What lines in the listing include "スパイダーマン"? Return a copy of each.

══ The data ══

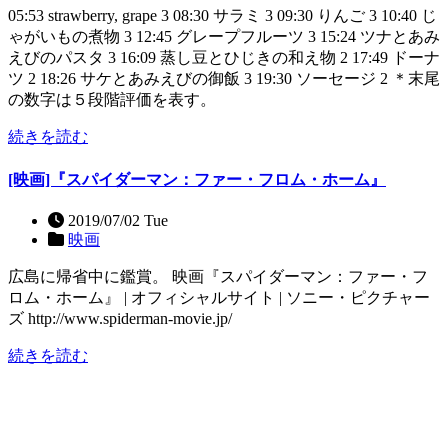
05:53 strawberry, grape 3 08:30 サラミ 3 09:30 りんご 3 10:40 じ
ゃがいもの煮物 3 12:45 グレープフルーツ 3 15:24 ツナとあみ
えびのパスタ 3 16:09 蒸し豆とひじきの和え物 2 17:49 ドーナ
ツ 2 18:26 サケとあみえびの御飯 3 19:30 ソーセージ 2 ＊末尾
の数字は５段階評価を表す。
続きを読む
[映画]『スパイダーマン：ファー・フロム・ホーム』
2019/07/02 Tue
映画
広島に帰省中に鑑賞。 映画『スパイダーマン：ファー・フ
ロム・ホーム』 | オフィシャルサイト | ソニー・ピクチャー
ズ http://www.spiderman-movie.jp/
続きを読む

═══

:: Task answer ::
[映画]『スパイダーマン：ファー・フロム・ホーム』
広島に帰省中に鑑賞。 映画『スパイダーマン：ファー・フ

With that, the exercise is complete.